• _EXERCISE GOAL_: Please copy, with no word changed, only the run of lines that opens with the line containing "Emiliano José (261, 388)" and closes with the last line below.

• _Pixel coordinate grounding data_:
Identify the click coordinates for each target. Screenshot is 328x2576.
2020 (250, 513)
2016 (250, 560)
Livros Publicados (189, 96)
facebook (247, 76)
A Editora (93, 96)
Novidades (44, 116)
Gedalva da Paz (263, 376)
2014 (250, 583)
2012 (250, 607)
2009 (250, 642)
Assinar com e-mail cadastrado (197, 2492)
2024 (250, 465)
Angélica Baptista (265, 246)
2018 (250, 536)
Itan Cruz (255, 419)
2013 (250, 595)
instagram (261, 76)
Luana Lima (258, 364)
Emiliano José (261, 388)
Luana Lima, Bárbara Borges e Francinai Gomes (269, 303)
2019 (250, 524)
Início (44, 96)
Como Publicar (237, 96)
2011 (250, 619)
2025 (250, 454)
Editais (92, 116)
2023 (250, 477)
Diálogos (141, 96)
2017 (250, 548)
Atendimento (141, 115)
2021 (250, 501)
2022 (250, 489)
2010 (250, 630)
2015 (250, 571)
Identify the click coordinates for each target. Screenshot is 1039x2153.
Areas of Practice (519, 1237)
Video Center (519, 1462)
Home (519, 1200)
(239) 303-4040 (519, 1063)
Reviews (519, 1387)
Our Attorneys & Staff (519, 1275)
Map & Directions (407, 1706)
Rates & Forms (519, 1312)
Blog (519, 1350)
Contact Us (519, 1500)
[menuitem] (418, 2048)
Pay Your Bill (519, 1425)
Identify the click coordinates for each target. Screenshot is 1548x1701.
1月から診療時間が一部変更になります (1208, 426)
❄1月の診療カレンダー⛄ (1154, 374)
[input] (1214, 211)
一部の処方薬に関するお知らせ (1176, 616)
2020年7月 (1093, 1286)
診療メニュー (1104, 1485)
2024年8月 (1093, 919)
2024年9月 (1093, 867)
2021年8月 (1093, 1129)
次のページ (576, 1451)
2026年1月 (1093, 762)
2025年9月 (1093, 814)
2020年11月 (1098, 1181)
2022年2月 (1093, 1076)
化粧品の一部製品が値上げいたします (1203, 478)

• _TASK SOLUTION_:
Emiliano José (261, 388)
Luana Lima, Bárbara Borges e Francinai Gomes (269, 303)
2019 (250, 524)
Início (44, 96)
Como Publicar (237, 96)
2011 (250, 619)
2025 (250, 454)
Editais (92, 116)
2023 (250, 477)
Diálogos (141, 96)
2017 (250, 548)
Atendimento (141, 115)
2021 (250, 501)
2022 (250, 489)
2010 (250, 630)
2015 (250, 571)
Identify the click coordinates for each target. Screenshot is 1039x2153.
Areas of Practice (519, 1237)
Video Center (519, 1462)
Home (519, 1200)
(239) 303-4040 (519, 1063)
Reviews (519, 1387)
Our Attorneys & Staff (519, 1275)
Map & Directions (407, 1706)
Rates & Forms (519, 1312)
Blog (519, 1350)
Contact Us (519, 1500)
[menuitem] (418, 2048)
Pay Your Bill (519, 1425)
Identify the click coordinates for each target. Screenshot is 1548x1701.
1月から診療時間が一部変更になります (1208, 426)
❄1月の診療カレンダー⛄ (1154, 374)
[input] (1214, 211)
一部の処方薬に関するお知らせ (1176, 616)
2020年7月 (1093, 1286)
診療メニュー (1104, 1485)
2024年8月 (1093, 919)
2024年9月 (1093, 867)
2021年8月 (1093, 1129)
次のページ (576, 1451)
2026年1月 (1093, 762)
2025年9月 (1093, 814)
2020年11月 (1098, 1181)
2022年2月 (1093, 1076)
化粧品の一部製品が値上げいたします (1203, 478)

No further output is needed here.